Rickis Familie wohnte in dem Neubaugebiet am Rand des alten, kleinen Dorfes, dort wo es zur Wiese und zum Wald ging. Das Neubaugebiet war noch unfertig, genauer gesagt, war es eine dauernde Baustelle. Die Straßen waren ohne Belag, blanke Erde mit schönen runden Schlaglöchern, die nach Regentagen voller Wasser waren. Die Häuser hatten zwar Klos, aber alles wurde in einer großen Grube unter der Erde gesammelt. Einmal im Jahr kam Hugo mit seinem Jauche-Lastauto. Das hatte einen langen Schlauch, damit pumpte Hugo die Grube leer und verteilte alles auf die umliegenden Felder und Wiesen oder so.

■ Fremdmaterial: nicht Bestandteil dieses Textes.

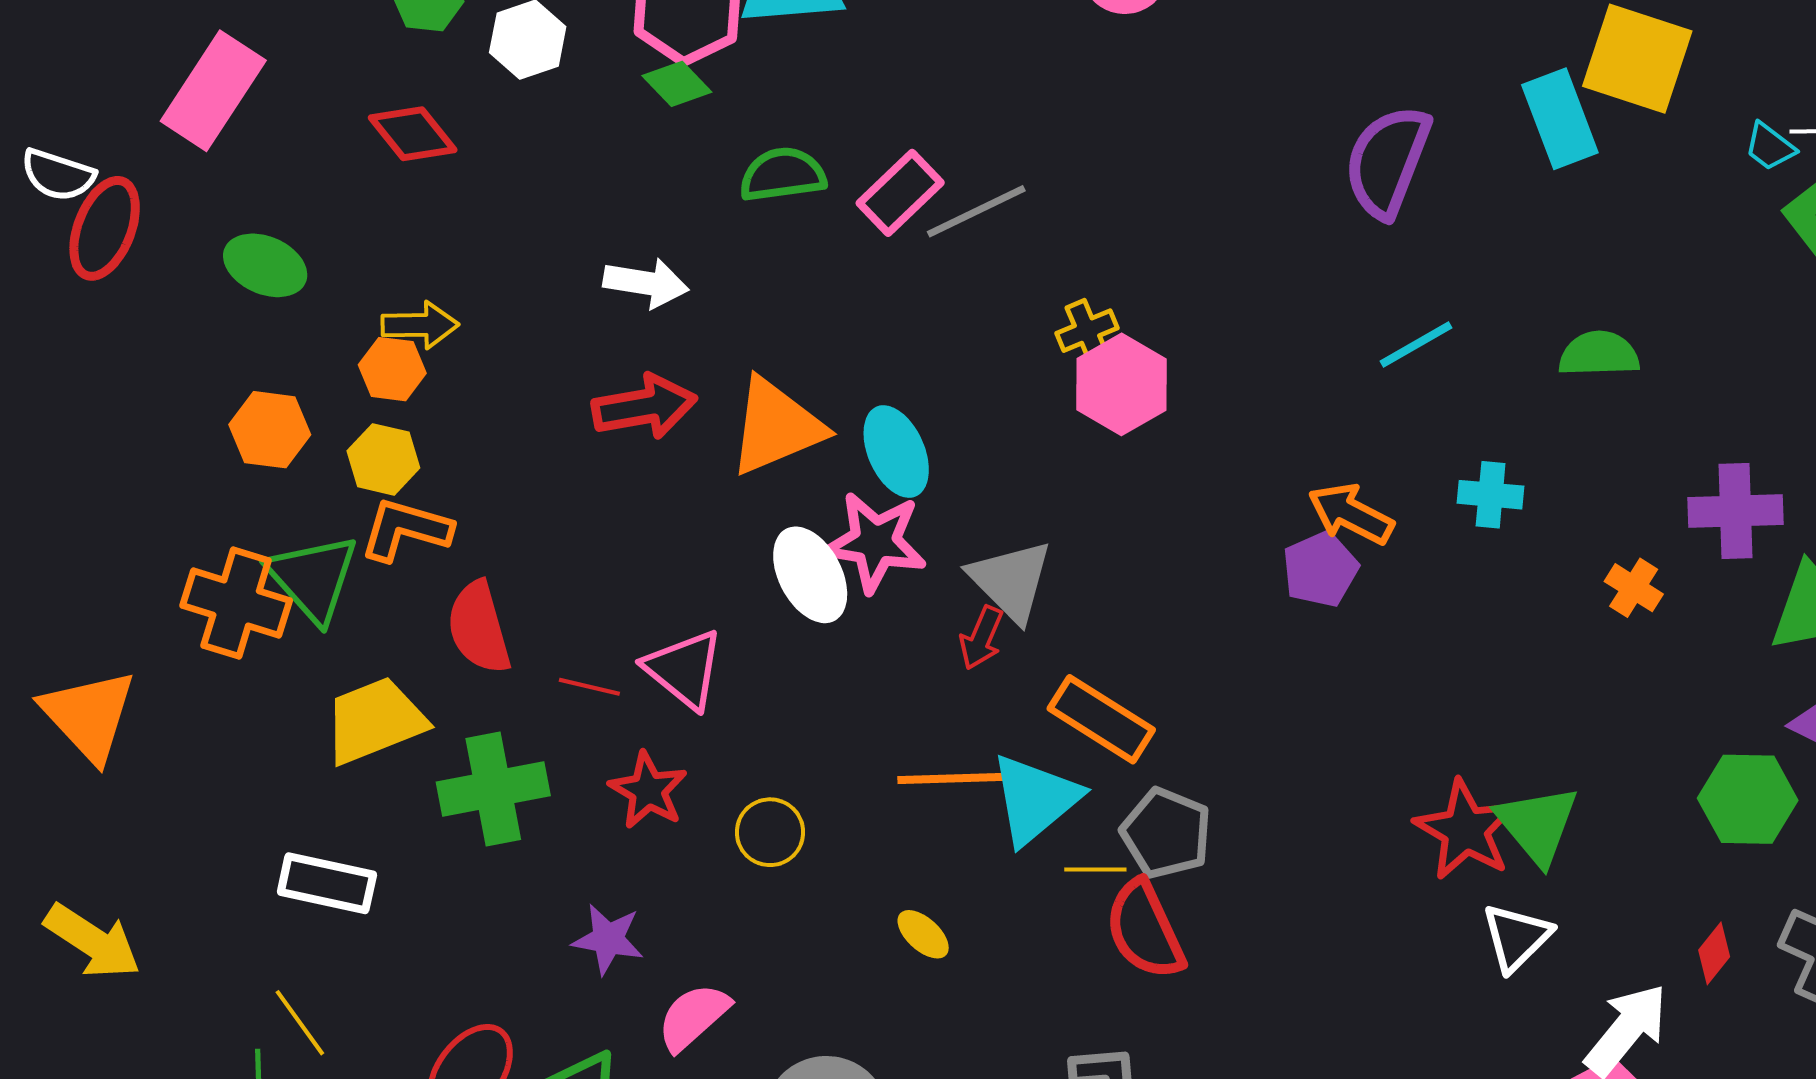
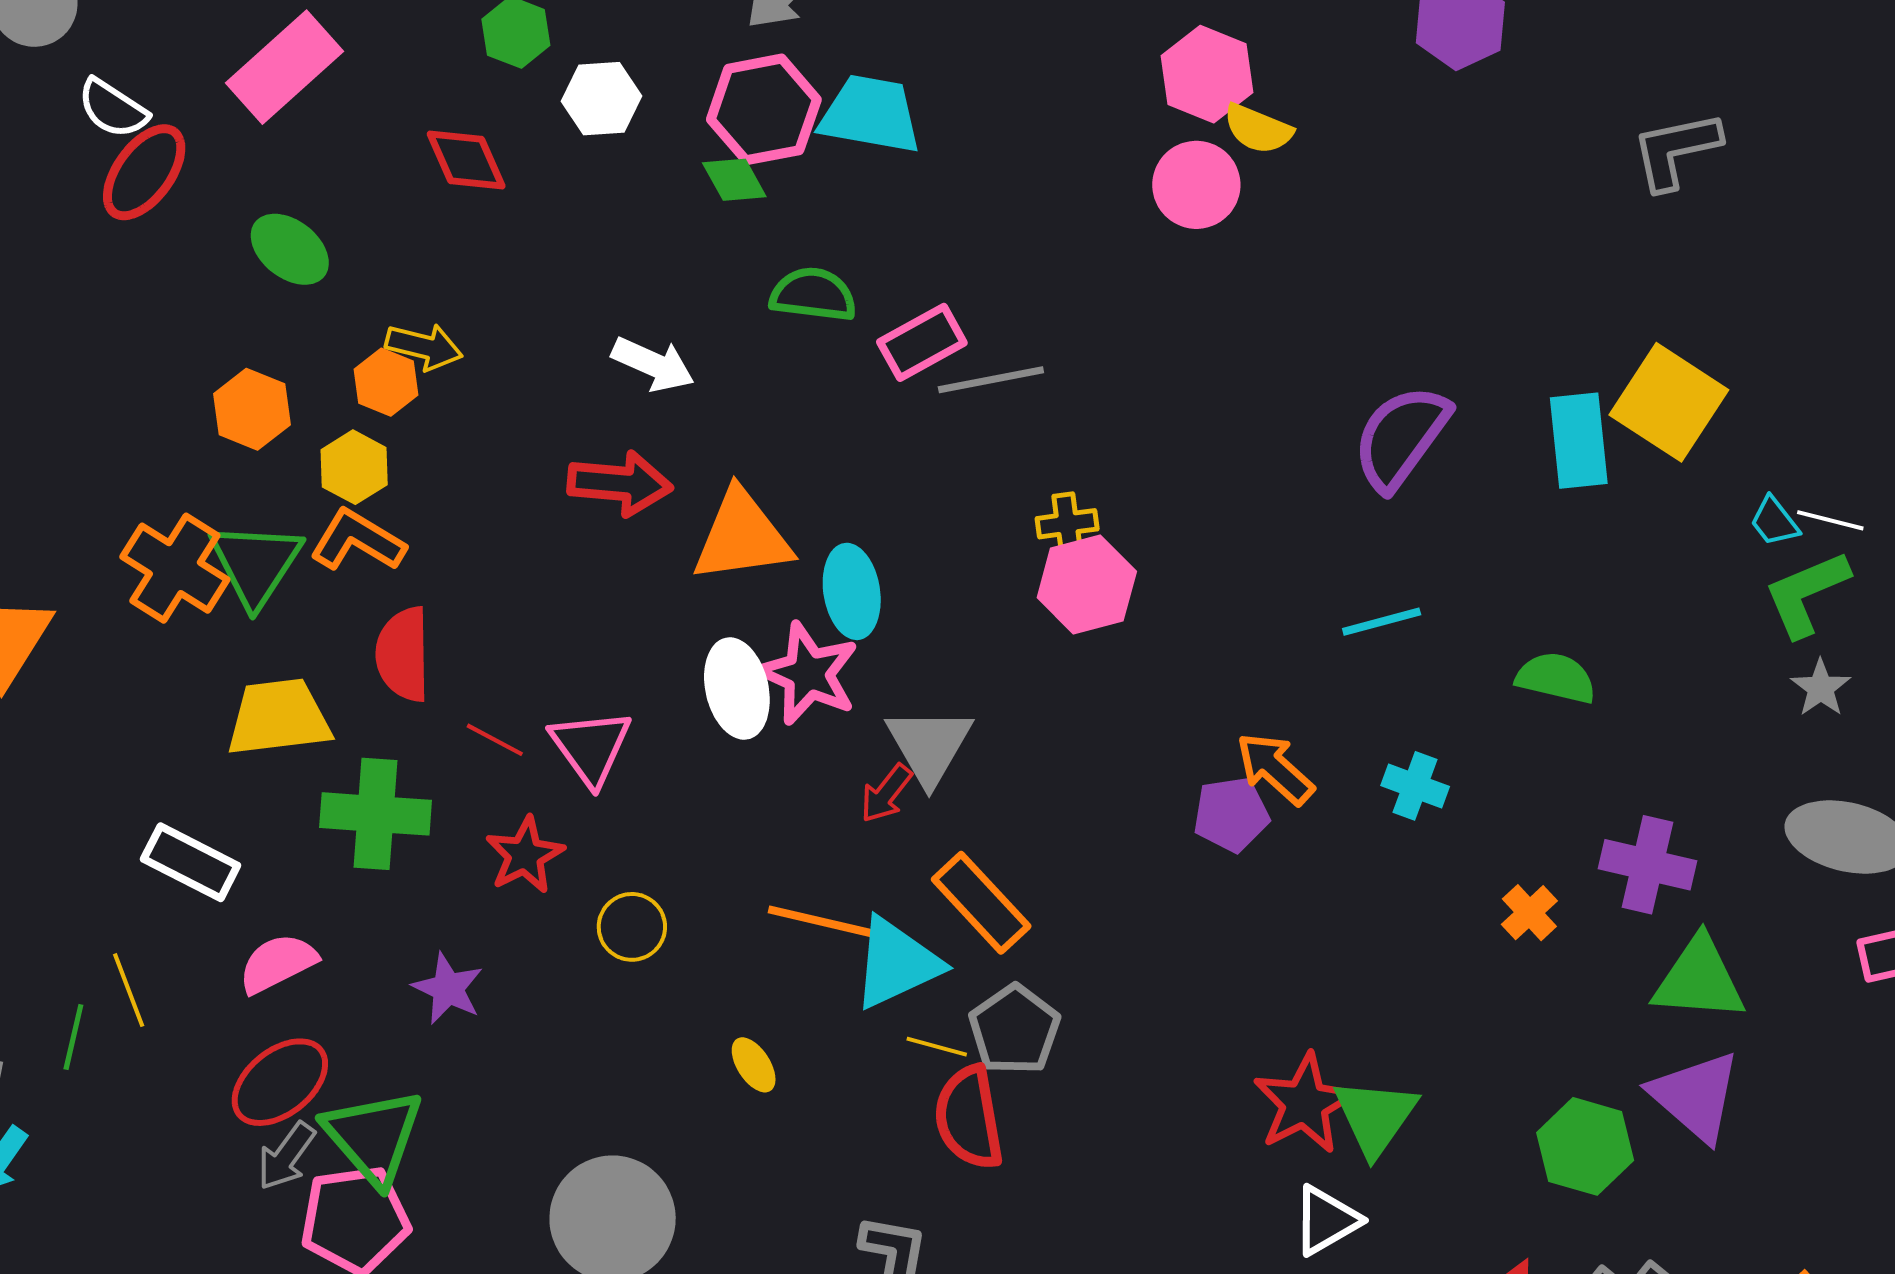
pink semicircle: (693, 1017) -> (278, 963), moved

Immer wieder wurden neue Häuser gebaut. Das war schön, so kamen neue Kinder ins Dorf. Das alles gefiel Ricki sehr. Überall konnte man prima spielen. Erst hatte er keine Freunde hier und kannte niemanden, aber das sollte sich bald ändern. Heute begann für Ricki die Schule. Zweite und dritte Klasse wurde gemeinsam unterrichtet. Das Klassenzimmer war im Rathaus des Dorfes, gleich hinter der Kirche. Und hier geschah der Glücksfall für Ricki. Schon am ersten Tag hier in dieser Schule wurde er von einem Jungen angesprochen: „Hallo, ich heiße Gerti. Hast du heute Nachmittag Zeit? Dann spielen wir zusammen. Ich hole dich zu Hause ab. Wo wohnst du denn?“
Und wirklich, mit diesem Tag begannen die wunderbaren gemeinsamen Abenteuer von Ricki und Gerti, die fast fünf Jahre lang dauerten. Ricki und Gerti eroberten auf ihren Fahrrädern die Gegend im Umkreis von vielen Kilometern. Von den Seen am großen Fluss im Westen bis zu den Bergen mit den Kirchlein und den alten Burgen im Osten. Und von der kleinen Stadt im Norden bis zum altem Schloss im Süden, das inzwischen ein Kinderheim war. Richtig weit erstreckte sich ihr Reich. Das alles gehörte unseren beiden Freunden. Am Ende zeigte ihnen das Schlagen der Kirchturmuhren immer den glücklichen Heimweg am Abend. Sie radelten auf den kleinen Straßen zwischen den Dörfern. Der Autoverkehr war damals noch nicht ganz so gefährlich wie heute. Dann trennten sich ihre Wege bis zum nächsten Morgen in der Schule. Außer, wenn Ricki manchmal bei Gerti schlafen durfte, dann hörten sie wilde Musik und spielten bis spät in die Nacht, bevor sie endlich einschliefen.
Freundschaft im Kuhstall
Gertis Familie wohnte schon seit Urzeiten in dem kleinen Dorf. Gerti kannte jeden Winkel, jede Hausecke, jedes kleine Wegchen und natürlich auch alle Kinder im Dorf. Er kannte auch viele Tricks. Gerti konnte eigentlich alles, so schien es. Manche im Dorf sagten, Gerti wäre ein wenig verrückt und viel zu leichtsinnig. Gerti war ein kleiner quirliger Junge, immer zu Streichen aufgelegt. Und er wollte nie erwachsen werden.